Dropping a node before reprotect has completed can leave the cluster vulnerable to data loss.
To incorporate a replacement node, follow the instructions for Expanding Your Cluster's Capacity - Flex Up.
Multiple Node Failures
ClustrixDB can be configured to withstand multiple failures by setting the value of MAX_FAILURES.
- All representations must have sufficient replicas. If MAX_FAILURES is updated, all tables created previously must have their replicas updated manually.
- There must be a quorum (at least N/2+1) of nodes available
- Clustrix recommends provisioning enough disk space so that the cluster has enough space to reprotect after an unexpected failure. See Allocating Disk Space for Fault Tolerance and Availability
When zones are configured, a failure of an entire zone is analgous to a node failure. ClustrixDB will automatically resume operation with the nodes from available zones and automatically reprotect. To remove a zone from the cluster, mark all nodes in the zone as softfailed.

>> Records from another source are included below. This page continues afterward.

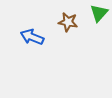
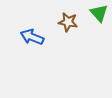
green triangle: rotated 24 degrees counterclockwise
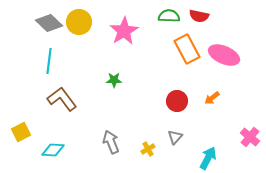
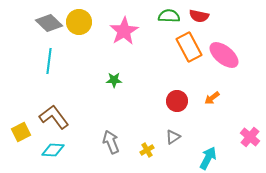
orange rectangle: moved 2 px right, 2 px up
pink ellipse: rotated 16 degrees clockwise
brown L-shape: moved 8 px left, 18 px down
gray triangle: moved 2 px left; rotated 14 degrees clockwise
yellow cross: moved 1 px left, 1 px down
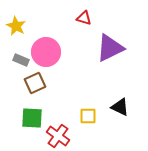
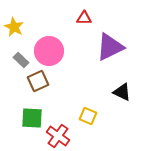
red triangle: rotated 14 degrees counterclockwise
yellow star: moved 2 px left, 1 px down
purple triangle: moved 1 px up
pink circle: moved 3 px right, 1 px up
gray rectangle: rotated 21 degrees clockwise
brown square: moved 3 px right, 2 px up
black triangle: moved 2 px right, 15 px up
yellow square: rotated 24 degrees clockwise
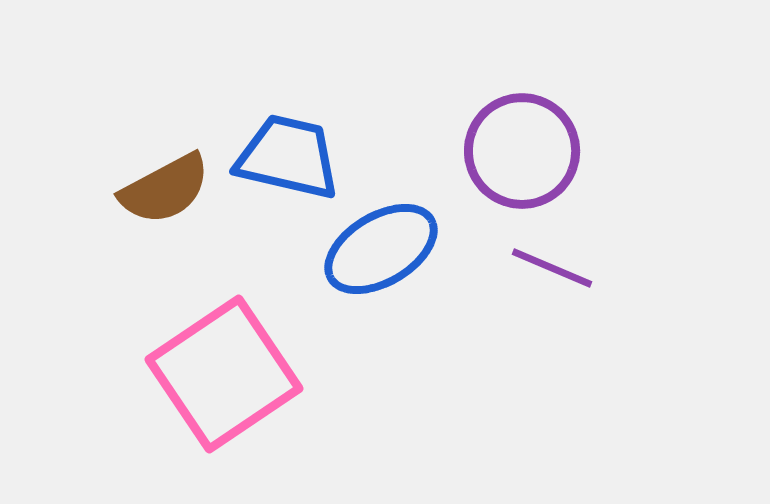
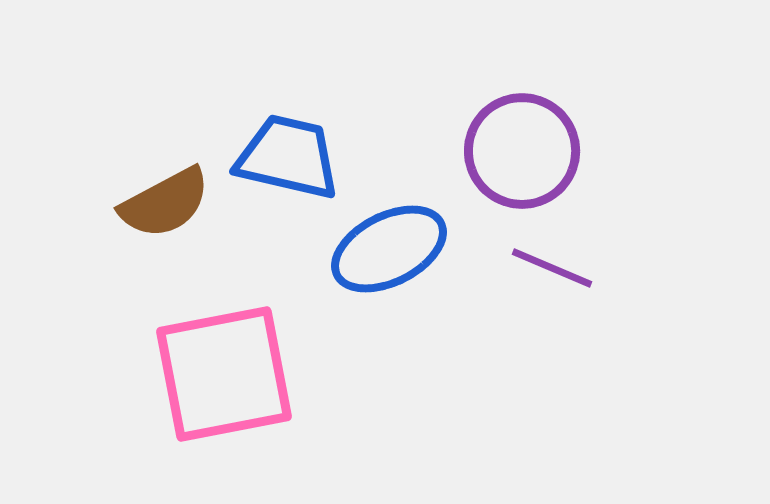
brown semicircle: moved 14 px down
blue ellipse: moved 8 px right; rotated 4 degrees clockwise
pink square: rotated 23 degrees clockwise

When Reprotect Cannot Complete
Insufficient Disk Space
If there is insufficient disk space for all replicas, the Reprotect process will be unable to complete. Consider adding additional capacity by Expanding Your Cluster's Capacity - Flex Up. See Managing File Space and Database Capacity.
In the event that the cluster has lost more than MAX_FAILURES nodes and/or zones, the cluster will be unable to reprotect. The Rebalancer activity log (system.rebalancer_activity_log) will show "Representation not found" errors.
|To see tables with replicas that are not on any of the currently available nodes:|
sql> SELECT `Database`, `Table`, `Index`, slice, status FROM (SELECT `Database`, `Table`, `Index`, slice, MIN(status) AS status FROM system.table_replicas GROUP BY slice) AS x WHERE x.status > 1;
If the unavailable nodes cannot be recovered, these tables must be restored from backup.